__Work request__. Up to and including the line containing "un poème qui, avec", set down each line of the entries below exactly, starting from the first, and leave out the rest.

Source data Start Marker

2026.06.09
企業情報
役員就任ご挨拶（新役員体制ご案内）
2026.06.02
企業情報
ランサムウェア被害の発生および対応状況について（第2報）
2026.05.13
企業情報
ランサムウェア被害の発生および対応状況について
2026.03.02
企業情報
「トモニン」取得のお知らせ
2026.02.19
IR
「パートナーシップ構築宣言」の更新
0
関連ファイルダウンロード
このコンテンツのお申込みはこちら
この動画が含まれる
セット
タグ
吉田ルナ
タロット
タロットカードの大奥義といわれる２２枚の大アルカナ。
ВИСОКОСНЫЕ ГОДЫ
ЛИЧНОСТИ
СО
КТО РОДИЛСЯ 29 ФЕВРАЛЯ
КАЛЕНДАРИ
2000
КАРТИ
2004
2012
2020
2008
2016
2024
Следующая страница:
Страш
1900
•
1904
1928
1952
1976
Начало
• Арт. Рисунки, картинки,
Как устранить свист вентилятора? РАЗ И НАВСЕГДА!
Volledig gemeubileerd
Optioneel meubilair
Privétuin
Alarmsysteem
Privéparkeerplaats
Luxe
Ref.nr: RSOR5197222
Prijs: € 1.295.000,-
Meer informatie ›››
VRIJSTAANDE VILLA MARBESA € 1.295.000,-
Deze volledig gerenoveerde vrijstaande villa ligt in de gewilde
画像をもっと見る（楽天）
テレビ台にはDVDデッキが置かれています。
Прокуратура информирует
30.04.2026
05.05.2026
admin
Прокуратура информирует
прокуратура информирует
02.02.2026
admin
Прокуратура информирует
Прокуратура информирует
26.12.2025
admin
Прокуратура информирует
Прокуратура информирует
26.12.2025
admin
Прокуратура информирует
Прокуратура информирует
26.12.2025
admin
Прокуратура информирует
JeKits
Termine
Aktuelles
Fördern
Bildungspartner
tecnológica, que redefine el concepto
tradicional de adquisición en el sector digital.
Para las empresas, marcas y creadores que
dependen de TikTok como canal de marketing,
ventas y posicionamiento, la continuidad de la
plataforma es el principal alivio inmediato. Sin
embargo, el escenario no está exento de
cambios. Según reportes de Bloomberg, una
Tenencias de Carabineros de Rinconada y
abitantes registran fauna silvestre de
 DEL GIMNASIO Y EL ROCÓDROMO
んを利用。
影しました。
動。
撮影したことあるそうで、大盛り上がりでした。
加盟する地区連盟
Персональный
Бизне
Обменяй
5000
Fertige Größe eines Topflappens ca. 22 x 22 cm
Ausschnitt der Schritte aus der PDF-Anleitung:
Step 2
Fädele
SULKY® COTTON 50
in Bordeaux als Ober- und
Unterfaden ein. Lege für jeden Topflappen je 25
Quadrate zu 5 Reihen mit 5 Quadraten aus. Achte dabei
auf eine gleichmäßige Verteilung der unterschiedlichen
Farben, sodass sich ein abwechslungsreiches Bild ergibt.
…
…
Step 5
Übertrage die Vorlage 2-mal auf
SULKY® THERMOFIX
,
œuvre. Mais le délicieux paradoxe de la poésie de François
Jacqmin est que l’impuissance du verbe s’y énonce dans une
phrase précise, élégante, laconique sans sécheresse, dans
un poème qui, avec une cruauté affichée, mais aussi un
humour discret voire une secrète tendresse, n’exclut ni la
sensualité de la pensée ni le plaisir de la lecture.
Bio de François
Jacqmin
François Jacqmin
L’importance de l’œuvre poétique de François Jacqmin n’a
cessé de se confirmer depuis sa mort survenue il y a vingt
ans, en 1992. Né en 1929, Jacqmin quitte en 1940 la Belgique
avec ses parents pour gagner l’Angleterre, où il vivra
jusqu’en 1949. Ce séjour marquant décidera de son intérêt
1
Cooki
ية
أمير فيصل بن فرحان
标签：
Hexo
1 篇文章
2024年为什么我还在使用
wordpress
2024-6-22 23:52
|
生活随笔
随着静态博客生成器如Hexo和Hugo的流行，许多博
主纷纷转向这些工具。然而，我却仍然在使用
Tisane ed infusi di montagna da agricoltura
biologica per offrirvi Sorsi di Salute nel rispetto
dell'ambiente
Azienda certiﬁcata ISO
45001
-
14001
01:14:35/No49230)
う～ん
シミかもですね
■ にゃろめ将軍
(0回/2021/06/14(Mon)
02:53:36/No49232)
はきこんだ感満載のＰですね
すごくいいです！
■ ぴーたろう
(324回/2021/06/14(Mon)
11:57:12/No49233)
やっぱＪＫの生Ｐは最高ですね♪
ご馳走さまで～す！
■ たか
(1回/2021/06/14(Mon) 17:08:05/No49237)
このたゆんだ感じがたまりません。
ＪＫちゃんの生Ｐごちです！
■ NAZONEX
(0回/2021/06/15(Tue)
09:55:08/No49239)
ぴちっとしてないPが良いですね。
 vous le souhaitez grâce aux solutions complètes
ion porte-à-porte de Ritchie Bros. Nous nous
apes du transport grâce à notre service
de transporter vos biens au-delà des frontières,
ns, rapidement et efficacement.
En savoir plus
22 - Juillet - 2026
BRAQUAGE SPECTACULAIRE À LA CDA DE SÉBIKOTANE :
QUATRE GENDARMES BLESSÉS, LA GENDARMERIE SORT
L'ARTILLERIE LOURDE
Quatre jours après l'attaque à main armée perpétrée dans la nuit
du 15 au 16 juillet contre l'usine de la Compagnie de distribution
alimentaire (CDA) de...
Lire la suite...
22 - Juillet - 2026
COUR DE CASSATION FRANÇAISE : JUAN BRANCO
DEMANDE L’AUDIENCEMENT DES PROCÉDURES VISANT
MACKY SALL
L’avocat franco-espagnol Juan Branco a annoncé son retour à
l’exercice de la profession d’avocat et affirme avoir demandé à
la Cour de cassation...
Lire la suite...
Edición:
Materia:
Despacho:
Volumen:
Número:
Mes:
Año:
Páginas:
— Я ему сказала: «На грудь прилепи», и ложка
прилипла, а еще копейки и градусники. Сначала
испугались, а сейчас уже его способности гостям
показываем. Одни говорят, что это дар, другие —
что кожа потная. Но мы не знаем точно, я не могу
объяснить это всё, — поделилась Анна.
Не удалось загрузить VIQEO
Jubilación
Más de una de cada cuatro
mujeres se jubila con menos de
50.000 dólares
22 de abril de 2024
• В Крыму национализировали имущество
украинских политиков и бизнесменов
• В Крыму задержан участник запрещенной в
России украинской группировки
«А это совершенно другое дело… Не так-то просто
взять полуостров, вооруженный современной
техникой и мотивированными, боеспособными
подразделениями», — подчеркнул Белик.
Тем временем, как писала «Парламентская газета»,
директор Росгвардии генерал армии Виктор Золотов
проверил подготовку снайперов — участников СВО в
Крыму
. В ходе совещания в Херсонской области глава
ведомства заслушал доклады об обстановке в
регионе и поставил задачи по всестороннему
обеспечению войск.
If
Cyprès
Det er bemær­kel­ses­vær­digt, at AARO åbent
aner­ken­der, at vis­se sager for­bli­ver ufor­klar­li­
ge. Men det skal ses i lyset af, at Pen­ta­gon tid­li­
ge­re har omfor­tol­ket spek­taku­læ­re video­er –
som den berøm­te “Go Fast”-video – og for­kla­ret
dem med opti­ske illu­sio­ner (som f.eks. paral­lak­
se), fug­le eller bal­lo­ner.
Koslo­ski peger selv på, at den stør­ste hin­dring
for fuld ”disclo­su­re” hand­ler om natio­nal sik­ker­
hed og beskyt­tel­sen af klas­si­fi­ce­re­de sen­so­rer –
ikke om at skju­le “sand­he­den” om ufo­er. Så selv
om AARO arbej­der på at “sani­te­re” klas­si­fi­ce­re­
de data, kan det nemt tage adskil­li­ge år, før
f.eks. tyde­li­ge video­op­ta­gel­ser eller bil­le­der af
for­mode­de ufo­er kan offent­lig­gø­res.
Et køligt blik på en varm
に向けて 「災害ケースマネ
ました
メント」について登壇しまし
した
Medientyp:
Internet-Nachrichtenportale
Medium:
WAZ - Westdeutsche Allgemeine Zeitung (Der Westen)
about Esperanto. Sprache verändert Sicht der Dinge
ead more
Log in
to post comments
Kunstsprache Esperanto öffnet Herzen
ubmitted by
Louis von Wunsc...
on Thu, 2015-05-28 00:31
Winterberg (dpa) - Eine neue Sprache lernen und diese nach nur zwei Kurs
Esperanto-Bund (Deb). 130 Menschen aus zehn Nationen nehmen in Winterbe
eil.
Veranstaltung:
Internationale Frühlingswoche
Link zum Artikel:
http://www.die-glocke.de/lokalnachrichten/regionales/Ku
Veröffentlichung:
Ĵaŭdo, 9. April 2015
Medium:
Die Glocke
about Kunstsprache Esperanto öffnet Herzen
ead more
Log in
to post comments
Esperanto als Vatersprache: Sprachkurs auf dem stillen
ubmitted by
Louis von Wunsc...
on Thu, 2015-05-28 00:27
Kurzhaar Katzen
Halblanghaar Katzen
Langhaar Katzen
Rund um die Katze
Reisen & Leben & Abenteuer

Source data End Marker

__Solution for this problem__.
2026.06.09
企業情報
役員就任ご挨拶（新役員体制ご案内）
2026.06.02
企業情報
ランサムウェア被害の発生および対応状況について（第2報）
2026.05.13
企業情報
ランサムウェア被害の発生および対応状況について
2026.03.02
企業情報
「トモニン」取得のお知らせ
2026.02.19
IR
「パートナーシップ構築宣言」の更新
0
関連ファイルダウンロード
このコンテンツのお申込みはこちら
この動画が含まれる
セット
タグ
吉田ルナ
タロット
タロットカードの大奥義といわれる２２枚の大アルカナ。
ВИСОКОСНЫЕ ГОДЫ
ЛИЧНОСТИ
СО
КТО РОДИЛСЯ 29 ФЕВРАЛЯ
КАЛЕНДАРИ
2000
КАРТИ
2004
2012
2020
2008
2016
2024
Следующая страница:
Страш
1900
•
1904
1928
1952
1976
Начало
• Арт. Рисунки, картинки,
Как устранить свист вентилятора? РАЗ И НАВСЕГДА!
Volledig gemeubileerd
Optioneel meubilair
Privétuin
Alarmsysteem
Privéparkeerplaats
Luxe
Ref.nr: RSOR5197222
Prijs: € 1.295.000,-
Meer informatie ›››
VRIJSTAANDE VILLA MARBESA € 1.295.000,-
Deze volledig gerenoveerde vrijstaande villa ligt in de gewilde
画像をもっと見る（楽天）
テレビ台にはDVDデッキが置かれています。
Прокуратура информирует
30.04.2026
05.05.2026
admin
Прокуратура информирует
прокуратура информирует
02.02.2026
admin
Прокуратура информирует
Прокуратура информирует
26.12.2025
admin
Прокуратура информирует
Прокуратура информирует
26.12.2025
admin
Прокуратура информирует
Прокуратура информирует
26.12.2025
admin
Прокуратура информирует
JeKits
Termine
Aktuelles
Fördern
Bildungspartner
tecnológica, que redefine el concepto
tradicional de adquisición en el sector digital.
Para las empresas, marcas y creadores que
dependen de TikTok como canal de marketing,
ventas y posicionamiento, la continuidad de la
plataforma es el principal alivio inmediato. Sin
embargo, el escenario no está exento de
cambios. Según reportes de Bloomberg, una
Tenencias de Carabineros de Rinconada y
abitantes registran fauna silvestre de
 DEL GIMNASIO Y EL ROCÓDROMO
んを利用。
影しました。
動。
撮影したことあるそうで、大盛り上がりでした。
加盟する地区連盟
Персональный
Бизне
Обменяй
5000
Fertige Größe eines Topflappens ca. 22 x 22 cm
Ausschnitt der Schritte aus der PDF-Anleitung:
Step 2
Fädele
SULKY® COTTON 50
in Bordeaux als Ober- und
Unterfaden ein. Lege für jeden Topflappen je 25
Quadrate zu 5 Reihen mit 5 Quadraten aus. Achte dabei
auf eine gleichmäßige Verteilung der unterschiedlichen
Farben, sodass sich ein abwechslungsreiches Bild ergibt.
…
…
Step 5
Übertrage die Vorlage 2-mal auf
SULKY® THERMOFIX
,
œuvre. Mais le délicieux paradoxe de la poésie de François
Jacqmin est que l’impuissance du verbe s’y énonce dans une
phrase précise, élégante, laconique sans sécheresse, dans
un poème qui, avec une cruauté affichée, mais aussi un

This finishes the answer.